На все заявки Палыча Маша отвечала согласием. Может, так действовали холода, может, под конец года принято было подводить итоги и задумываться над планами, и всем от этого было как-то по-особенному плохо, но волонтеры набегали стаями, и почти все из них — незнакомые. Маша с тоской вспоминала про их четверку.
Со Стасом Маша быстро помирилась. Повиновалась, покорилась ему, снова вспоминая ту самую взрослую жизнь, в которой выборы приходилось делать все чаще и чаще. Разве может все идти по плану и исключительно так, как хочется?.. Приходилось выбирать, что дороже: собственная принципиальность или Стас, который дышал на Машины ладони, бормотал из-за шарфов, любил истории про мертвых и был без ума от собак. Она выбрала Стаса, потому что решила, что все-таки любит его. Без него было трудно, с ним — терпимей.
И все пошло по-старому.
Все, кроме Сахарка.
Маша знала, что рано или поздно не выдержит, и почти ждала этого. Что еще кот вытворит? Откроет морщинистой лапой газ, и квартиру разорвет огнем, выбьет стекла, обрушит бетонные плиты Маше на голову? Или умрет так мученически, чтобы она до конца своей жизни чувствовала эту липко-ледяную вину? Испортит все, что осталось в квартире целого, оставит Машу без одежды, без инсулина, без смысла?.. Но ничего такого не случилось. Просто однажды она вернулась с очередной прогулки со Стасом, включила в прихожей свет и поняла, что уже шагнула с осыпающегося песком края в пустоту.

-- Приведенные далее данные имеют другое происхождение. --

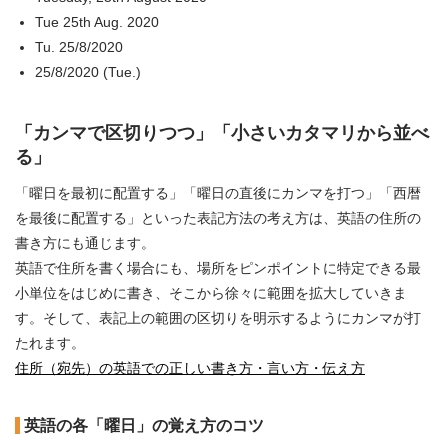
Tue 25th Aug. 2020
Tu. 25/8/2020
25/8/2020 (Tue.)
「カンマで区切りつつ」「小さいカタマリから並べ
る」
「曜日を最初に配置する」「曜日の直後にカンマを打つ」「西暦
を最後に配置する」といった表記方法の考え方は、英語の住所の
書き方にも通じます。
英語で住所を書く場合にも、場所をピンポイントに特定できる最
小単位をはじめに書き、そこから徐々に範囲を拡大していきま
す。そして、表記上の範囲の区切りを明示するようにカンマが打
たれます。
住所（宛先）の英語での正しい書き方・言い方・伝え方
英語の各「曜日」の覚え方のコツ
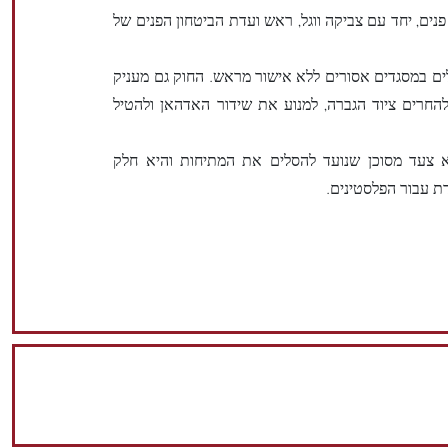
נים, יחד עם צביקה ווגל, ראש ועדת הביטחון הפנים של
ם במסגדים אסורים ללא אישור מראש. החוק גם מעניק
חרים ציוד הגברה, למנוע את שידור האדהאן ולהטיל
 צעד מסוכן שנועד להסלים את המתיחות והיא חלק
ת עבור הפלסטינים.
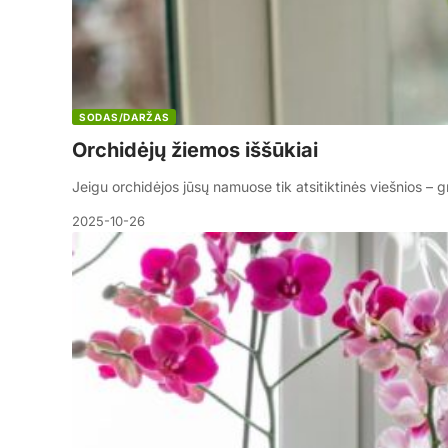
SODAS/DARŽAS
Orchidėjų žiemos iššūkiai
Jeigu orchidėjos jūsų namuose tik atsitiktinės viešnios – g
2025-10-26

От обоев остались одни лохмотья, изодранные стены напоминали незаживающую рану, сухую вскрытую кожу без рубцов. Пол был исчерчен, выпачкан, больше всего досталось единственному коврику у двери, о который вытирали грязную обувь. Оксана с Машей всего неделю назад двигали мебель, выдергивали паласы и ковры из-под чугунно-тяжелых ножек, сворачивали, дурно пахнущие, и выносили на заснеженный балкон, сваливали один на другой, как сырые бревна в разлив реки.

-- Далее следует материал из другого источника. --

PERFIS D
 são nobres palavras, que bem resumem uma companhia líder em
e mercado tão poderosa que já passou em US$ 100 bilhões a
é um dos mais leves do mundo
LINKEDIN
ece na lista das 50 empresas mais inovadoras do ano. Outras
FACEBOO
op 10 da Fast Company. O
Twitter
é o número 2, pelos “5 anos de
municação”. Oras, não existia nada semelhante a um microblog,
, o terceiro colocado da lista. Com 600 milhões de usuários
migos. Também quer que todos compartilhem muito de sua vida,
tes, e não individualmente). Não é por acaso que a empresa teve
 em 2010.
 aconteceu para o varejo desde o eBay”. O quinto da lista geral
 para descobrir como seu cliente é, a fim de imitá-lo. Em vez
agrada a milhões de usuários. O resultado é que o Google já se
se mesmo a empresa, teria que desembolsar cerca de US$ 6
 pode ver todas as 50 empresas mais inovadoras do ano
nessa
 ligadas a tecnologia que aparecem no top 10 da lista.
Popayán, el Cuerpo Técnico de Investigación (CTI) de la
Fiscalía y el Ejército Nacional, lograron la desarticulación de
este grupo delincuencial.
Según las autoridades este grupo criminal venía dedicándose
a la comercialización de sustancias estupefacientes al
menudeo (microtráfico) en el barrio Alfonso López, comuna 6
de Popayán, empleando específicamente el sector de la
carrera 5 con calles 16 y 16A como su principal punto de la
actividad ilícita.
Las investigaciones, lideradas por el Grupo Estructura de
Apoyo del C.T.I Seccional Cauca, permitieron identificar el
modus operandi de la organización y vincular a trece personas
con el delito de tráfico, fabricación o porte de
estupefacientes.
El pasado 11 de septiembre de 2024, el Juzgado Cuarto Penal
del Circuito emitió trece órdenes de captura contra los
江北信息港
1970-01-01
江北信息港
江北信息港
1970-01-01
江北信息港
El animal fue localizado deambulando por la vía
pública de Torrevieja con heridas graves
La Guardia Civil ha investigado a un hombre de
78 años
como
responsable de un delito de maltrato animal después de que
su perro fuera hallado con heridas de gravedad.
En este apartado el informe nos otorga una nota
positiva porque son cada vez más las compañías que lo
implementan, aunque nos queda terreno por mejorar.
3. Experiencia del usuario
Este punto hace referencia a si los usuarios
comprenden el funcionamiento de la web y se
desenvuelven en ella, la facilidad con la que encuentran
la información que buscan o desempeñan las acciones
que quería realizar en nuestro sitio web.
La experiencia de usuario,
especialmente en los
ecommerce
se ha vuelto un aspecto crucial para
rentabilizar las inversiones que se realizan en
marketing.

Сахарок растащил корм по квартире, разлил воду, заново выпотрошил останки дивана, и белые комки наполнителя лежали то тут, то там, как холмики могильной земли. Маша не успела подумать, не успела ничего понять — потом она объяснит это сладким чаем в столовой, картошкой пюре и подтаявшим шоколадным батончиком, который проглотила без удовольствия, без аппетита, а потом еще и наплевала на укол, кому теперь какая разница? Она в ботинках влетела в комнату, упала на живот, схватила Сахарка за задние лапы и с силой рванула на себя. Кот завизжал, но от испуга даже не ударил ее по ладоням.

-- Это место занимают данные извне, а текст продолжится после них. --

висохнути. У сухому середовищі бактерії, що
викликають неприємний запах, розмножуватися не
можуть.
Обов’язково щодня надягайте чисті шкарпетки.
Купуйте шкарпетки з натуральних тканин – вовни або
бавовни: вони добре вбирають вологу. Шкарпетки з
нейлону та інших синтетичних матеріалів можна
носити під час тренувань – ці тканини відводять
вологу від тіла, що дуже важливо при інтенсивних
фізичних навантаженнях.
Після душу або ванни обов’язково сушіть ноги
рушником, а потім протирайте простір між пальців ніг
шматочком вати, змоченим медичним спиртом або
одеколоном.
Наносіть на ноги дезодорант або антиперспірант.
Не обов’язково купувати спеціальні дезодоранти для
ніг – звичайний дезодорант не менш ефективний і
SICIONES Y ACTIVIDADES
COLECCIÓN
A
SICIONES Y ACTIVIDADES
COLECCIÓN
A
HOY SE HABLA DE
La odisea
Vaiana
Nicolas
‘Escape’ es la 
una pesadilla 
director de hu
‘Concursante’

— Тварь, какая же ты тварь, сколько же… как ты… я…
Ее трясло от бешенства. Если бы она сорвалась, когда кот выкорчевал все Оксанины деревца и разбил керамические горшки, когда он впервые распорол диванный бок, когда сделал что-то страшное, непростительное, ей, наверное, стало бы легче, но ведь сегодня все было обыкновенно, не хуже и не лучше, а она сорвалась.
Встала, пережимая рукой тонкую, кожисто-теплую шею — Сахарок бился в руке, из-под впившихся когтей по Машиной коже текла густая темная кровь, но Маша лишь крепче сжимала кулак и трясла худое тельце, как тряпичное. Она вытрясет из него эту дурость, если придется, она задушит, она перекроет, она…
— Сколько?! Можно! БЫТЬ ТВАРЬЮ!
Она орала в его сузившиеся желтые глаза, она отшвырнула его в диван и снова ухватила за шкирку, вздернула, встряхнула. Она ударила его по ушам ладонью, и мир сжался до пульсирующей багровой точки. Глаза застилало, хотелось лишь одного — уничтожить, истребить, чтобы он исчез и не появлялся.
Кот, словно почуяв ее ярость, неприкрытую и искреннюю, способную зайти куда угодно, обмяк и сморщился. Глаза его расползлись, распахнулись, в них мелькнул животный страх — так зверь признает силу другого зверя, сдается ему. Кошачья лапа, тепло-влажная, с мокрыми кожистыми подушечками, легла на Машину ладонь и соскользнула молитвенно, но Машу было не остановить.
— Я тебя вышвырну! — заорала она в вытянувшуюся кошачью морду и бросилась на балкон. Выбежала, распахнутая, горящая и со взмокшим лбом, вытянула кота над черно-снежной пропастью… В лицо ударило мелкой метелью, Сахарок извернулся, впился когтями ей в руку, как в ветку, не стряхнешь. Страх затопил его зрачки, и Маша разглядела это даже во тьме сонного спального двора, в метели, в беспросветной зиме, в беспросветной своей жизни.
Она готова была бросить его вниз, и закрыть пластиковую дверь, и тут же упасть на диван, уснуть, без сожалений и раскаяния. Но назавтра проснуться прежней Машей она бы не смогла.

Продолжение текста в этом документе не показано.